This handles files with different case, should handle unicode depending on your LOCALE settings.
posted by zengargoyle at 12:45 PM on October 17, 2010


Oh, you can just download the Perl version here on github. Mac OS X should have Perl installed by default I believe.
posted by zengargoyle at 12:53 PM on October 17, 2010


Response by poster: McBearclaw: unfortunately, that is still giving me

> write.table(lastlist, file = "/Users/test/whereyouwantittogo.txt")
Error in inherits(x, "data.frame") : object 'lastlist' not found
>

zengargoyle: The output.txt appears to be an exact copy of the big file. Could this be a problem with the perl interpreter in OS X?

I've come to realize this must hard when you can't test the result for yourselves. I've uploaded the files to rapidshare (less than one MB compressed), but I'd rather not post the link here. Memail me if you'd like to see it.
posted by Aiwen at 1:14 PM on October 17, 2010


Best answer: Oh! I see. The files have different encodings -- the big one is UTF-16, the little one is Latin-1. I also misunderstood the task. Try this (save to a .py file, then "python whatever_you_called_it.py"):

#!/usr/bin/env python

OUTPUT_ENCODING='utf-8'

with open('smallfile.txt', 'r') as small:
  small_words = set(small.read().decode('iso-8859-1').split())

with open('bigfile.txt', 'r') as big:
  big_words = big.read().decode('utf-16').split()

with open('result.txt', 'w') as result:
  for word in big_words:
    if word in small_words:
      result.write('%s2\n' % word.encode(OUTPUT_ENCODING))
    else:
      result.write('%s\n' % word.encode(OUTPUT_ENCODING))

posted by Serf at 2:55 PM on October 17, 2010


Well, it's likely then that either your short list doesn't have any words in common with the long list, or the data is not clean (maybe there are spaces or tabs on the lines with the words), or you are not being clear about what you want. Mine (at least for me) takes a long list of words:
One
Two
Three
Four
and a short list of words:

three
one
and will give the long list with a '2' appended to words that exist in the short list:
./program.pl long.txt short.txt
One 2
Two
Three 2
Four
Since 'one' and 'three' are in the short list, their matching lines in the long list get a '2'. About the only way I can see this not working is if your data has extra whitespace that you're not noticing. "Bob" will match "bob" but not "bob " or "Bob " will not match "bob". Or your files may have different line endings that your editor is hiding from you. For example Linux uses "\n", Windows uses "\r\n" and Mac uses "\r" (I think). If you memail me the links I'll take a look.

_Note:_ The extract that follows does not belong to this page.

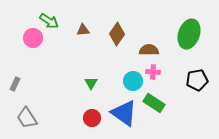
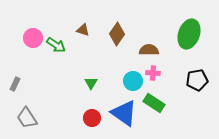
green arrow: moved 7 px right, 24 px down
brown triangle: rotated 24 degrees clockwise
pink cross: moved 1 px down
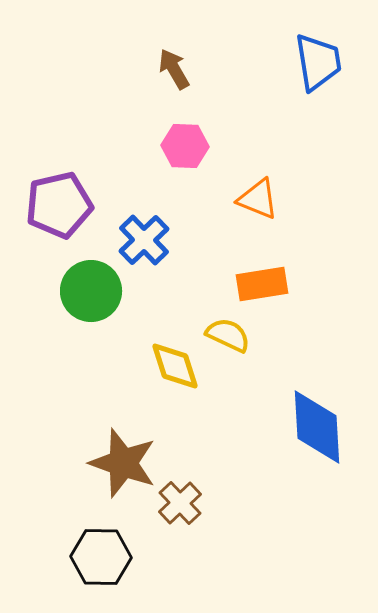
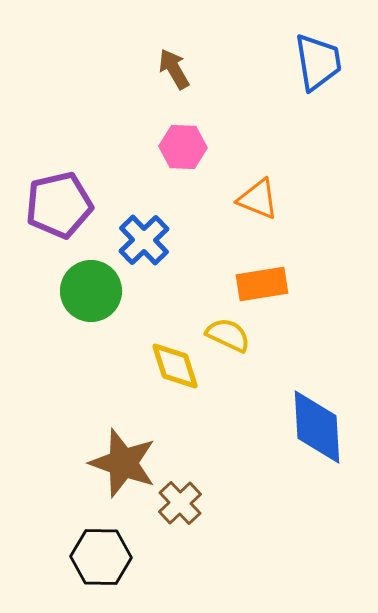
pink hexagon: moved 2 px left, 1 px down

Pretty much any of the proposed solutions would work if it were not for the difference in case and keeping the case correct in the output. I know I tested mine with 1000 random words from my systems dictionary and everything was peachy.
posted by zengargoyle at 2:56 PM on October 17, 2010


Heh, or you could just convert your data. :)

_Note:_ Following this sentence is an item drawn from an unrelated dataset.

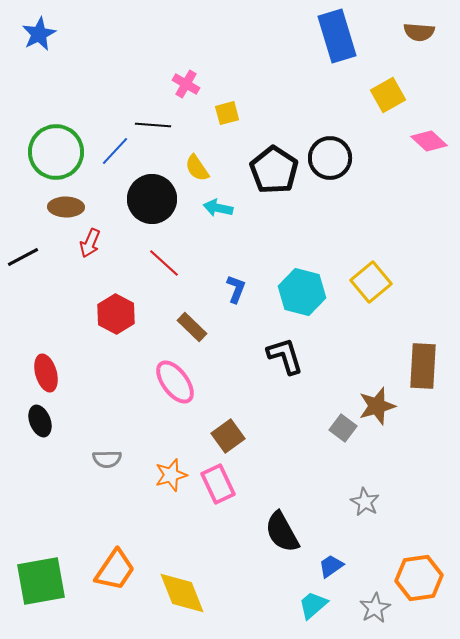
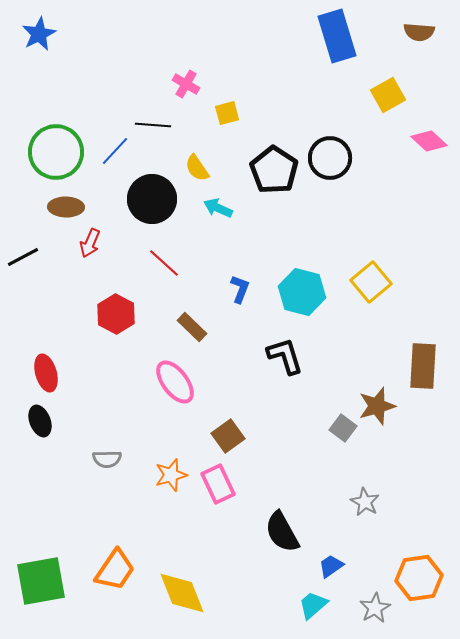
cyan arrow at (218, 208): rotated 12 degrees clockwise
blue L-shape at (236, 289): moved 4 px right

iconv -f utf-16 -t utf-8 bigfile.txt -o fixed_bigfile.txt
iconv -f iso-8859-1 -t utf-8 smallfile.txt -o fixed_smallfile.txt
iconv -f utf-8 -t $PICKONE -o unfixed_output.txt output.txt

Character encodings bring back bad dreams from my last run-in with SHIFT-JIS...
posted by zengargoyle at 3:15 PM on October 17, 2010


The lists are sorted you say?
sort rare-words.txt common-words.txt \
| uniq -c \
| awk '{print $2, $1}'
If the cases are not the same between the files, you can add a tr to adjust everything to lowercase and sort -f to ignore case:
sort -f file-a file-b \
| tr 'A-Z' 'a-z' \
| uniq -c \
| awk '{print $2, $1}'
If you're ok with the fields being reversed (the count, then the word), you can remove the awk call.
posted by autopilot at 3:23 PM on October 17, 2010


cat file1.txt file2.txt | sort | uniq -c | grep " 2 "

Ie, merge both files together, sort them so the words appear next to each other, then call "unique with -c for count the occurances" then filter out only words that appear twice (ie, in both files).

Works for 3 and 4 etc files too.
posted by lundman at 7:12 PM on October 17, 2010


You might also be interested in the standard comm utility.
posted by harmfulray at 8:35 PM on October 17, 2010


Response by poster: Yay Serf, that worked! Don't know how I neglected to notice that the big file was UTF-16. Duh. Probably the cause of all the problems.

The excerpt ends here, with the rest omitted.